Ranmal Dakshina, Ranasinghe Piumini, Paranayapa Thivindu, Meedeniya Dulani, Perera Charith
Department of Computer Science & Engineering, University of Moratuwa, Moratuwa 10400, Sri Lanka.
School of Computer Science and Informatics, Cardiff University, Cardiff CF24 3AA, UK.
Sensors (Basel). 2024 Jun 9;24(12):3749. doi: 10.3390/s24123749.
The combination of deep-learning and IoT plays a significant role in modern smart solutions, providing the capability of handling task-specific real-time offline operations with improved accuracy and minimised resource consumption. This study provides a novel hardware-aware neural architecture search approach called ESC-NAS, to design and develop deep convolutional neural network architectures specifically tailored for handling raw audio inputs in environmental sound classification applications under limited computational resources.

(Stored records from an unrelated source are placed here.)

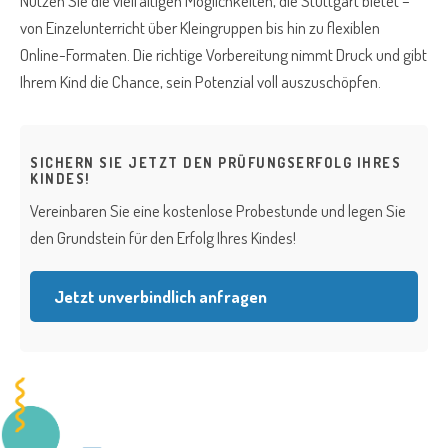
Nutzen Sie die vielfältigen Möglichkeiten, die Stuttgart bietet –
von Einzelunterricht über Kleingruppen bis hin zu flexiblen
Online-Formaten. Die richtige Vorbereitung nimmt Druck und gibt
Ihrem Kind die Chance, sein Potenzial voll auszuschöpfen.
SICHERN SIE JETZT DEN PRÜFUNGSERFOLG IHRES
KINDES!
Vereinbaren Sie eine kostenlose Probestunde und legen Sie
den Grundstein für den Erfolg Ihres Kindes!
Jetzt unverbindlich anfragen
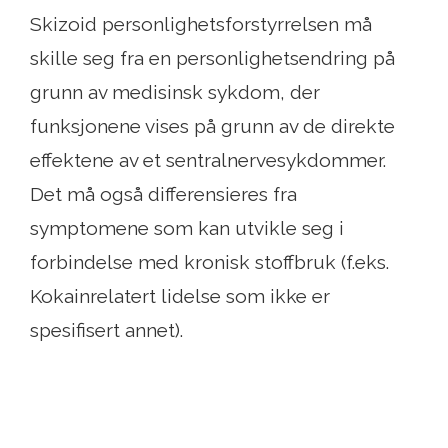
Skizoid personlighetsforstyrrelsen må
skille seg fra en personlighetsendring på
grunn av medisinsk sykdom, der
funksjonene vises på grunn av de direkte
effektene av et sentralnervesykdommer.
Det må også differensieres fra
symptomene som kan utvikle seg i
forbindelse med kronisk stoffbruk (f.eks.
Kokainrelatert lidelse som ikke er
spesifisert annet).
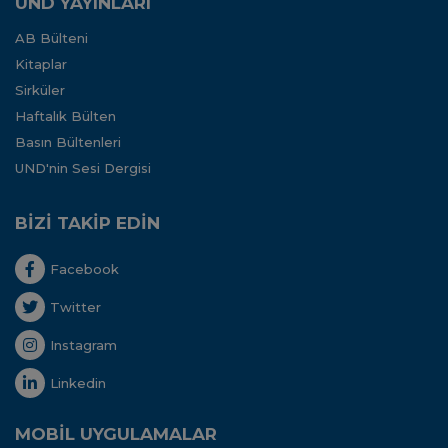
UND YAYINLARI
AB Bülteni
Kitaplar
Sirküler
Haftalık Bülten
Basın Bültenleri
UND'nin Sesi Dergisi
BİZİ TAKİP EDİN
Facebook
Twitter
Instagram
Linkedin
MOBİL UYGULAMALAR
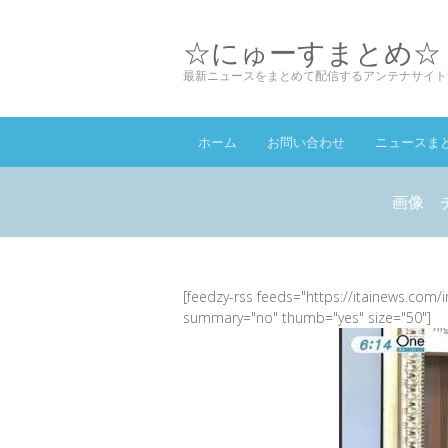
☆にゅーすまとめ☆
最新ニュースをまとめて配信するアンテナサイト
ホーム
お問い合わせ
ニュースま
画像 
[feedzy-rss feeds="https://itainews.com/
summary="no" thumb="yes" size="50"]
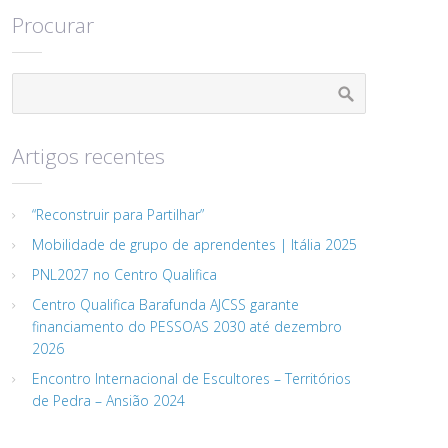
Procurar
Artigos recentes
“Reconstruir para Partilhar”
Mobilidade de grupo de aprendentes | Itália 2025
PNL2027 no Centro Qualifica
Centro Qualifica Barafunda AJCSS garante
financiamento do PESSOAS 2030 até dezembro
2026
Encontro Internacional de Escultores – Territórios
de Pedra – Ansião 2024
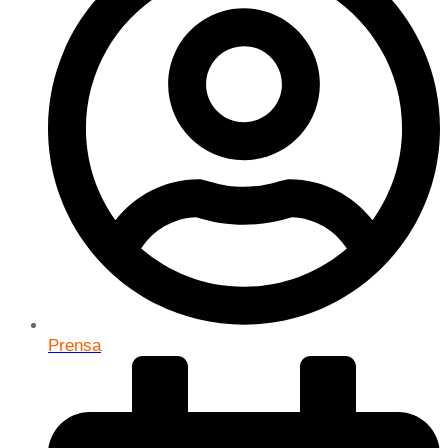
Prensa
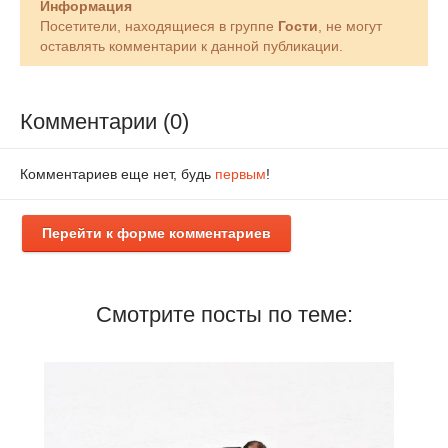
Информация
Посетители, находящиеся в группе
Гости
, не могут
оставлять комментарии к данной публикации.
Комментарии (0)
Комментариев еще нет, будь
первым
!
Перейти к форме комментариев
Смотрите посты по теме:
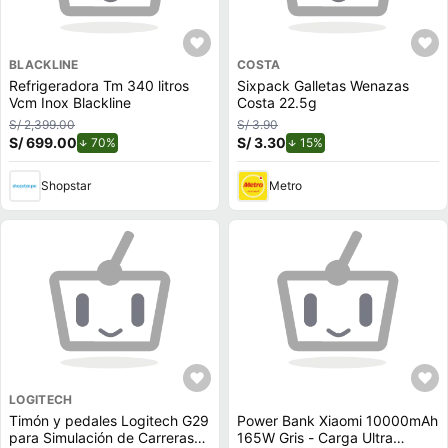
BLACKLINE
COSTA
Refrigeradora Tm 340 litros
Sixpack Galletas Wenazas
Vcm Inox Blackline
Costa 22.5g
S/ 2,399.00
S/ 3.90
S/ 699.00
de descuento.
S/ 3.30
de descuento.
70%
15%
Shopstar
Metro
LOGITECH
Timón y pedales Logitech G29
Power Bank Xiaomi 10000mAh
para Simulación de Carreras
165W Gris - Carga Ultra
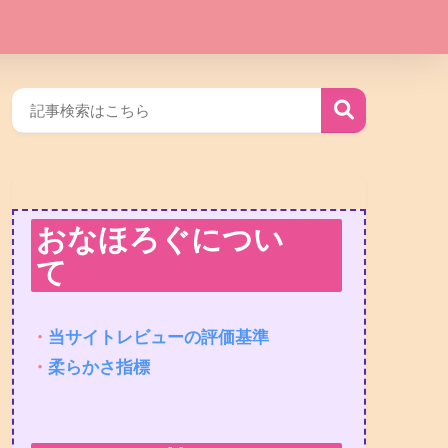
おなほろぐについ
て
・
当サイトレビューの評価基準
・
柔らかさ指標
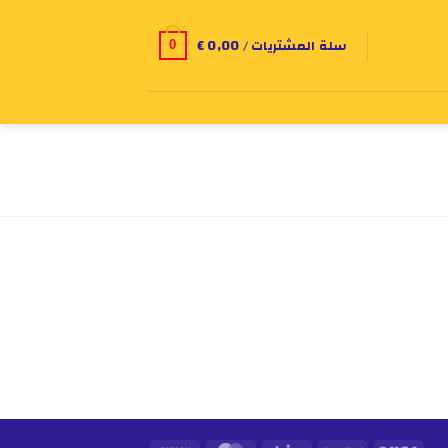
سلة المشتريات /
0,00
€
0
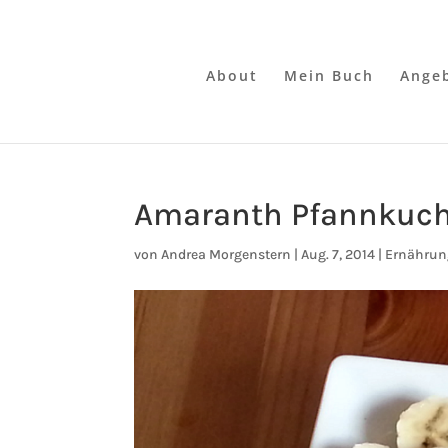
About
Mein Buch
Ange
Amaranth Pfannkuche
von
Andrea Morgenstern
|
Aug. 7, 2014
|
Ernährun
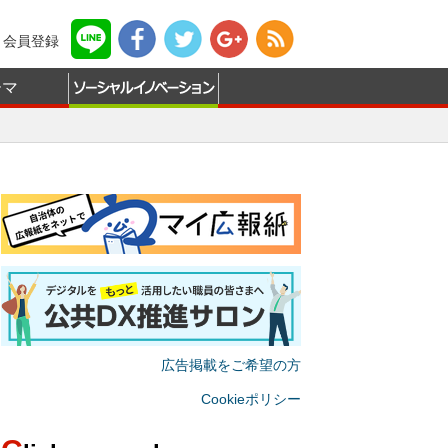
会員登録
ーマ
広告掲載をご希望の方
Cookieポリシー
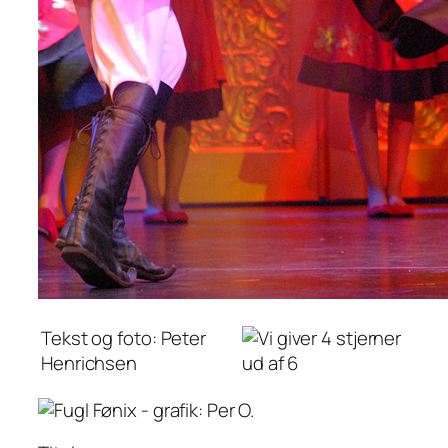
Tekst og foto: Peter
Henrichsen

The ESC-NAS process consists of a novel cell-based neural architecture search space built with 2D convolution, batch normalization, and max pooling layers, and capable of extracting features from raw audio. A black-box Bayesian optimization search strategy explores the search space and the resulting model architectures are evaluated through hardware simulation. The models obtained from the ESC-NAS process achieved the optimal trade-off between model performance and resource consumption compared to the existing literature. The ESC-NAS models achieved accuracies of 85.78%, 81.25%, 96.25%, and 81.0% for the FSC22, UrbanSound8K, ESC-10, and ESC-50 datasets, respectively, with optimal model sizes and parameter counts for edge deployment.
深度学习与物联网的结合在现代智能解决方案中发挥着重要作用,具备处理特定任务实时离线操作的能力,可提高准确性并将资源消耗降至最低。本研究提出了一种名为ESC-NAS的新型硬件感知神经架构搜索方法,用于设计和开发深度卷积神经网络架构,该架构专门针对在有限计算资源下的环境声音分类应用中处理原始音频输入进行了定制。ESC-NAS过程包括一个基于单元的新型神经架构搜索空间,该空间由二维卷积、批量归一化和最大池化层构建而成,能够从原始音频中提取特征。一种黑盒贝叶斯优化搜索策略探索该搜索空间,并通过硬件仿真对所得模型架构进行评估。与现有文献相比,从ESC-NAS过程中获得的模型在模型性能和资源消耗之间实现了最佳平衡。对于FSC22、UrbanSound8K、ESC-10和ESC-50数据集,ESC-NAS模型分别实现了85.78%、81.25%、96.25%和81.0%的准确率,同时具有适用于边缘部署的最佳模型大小和参数数量。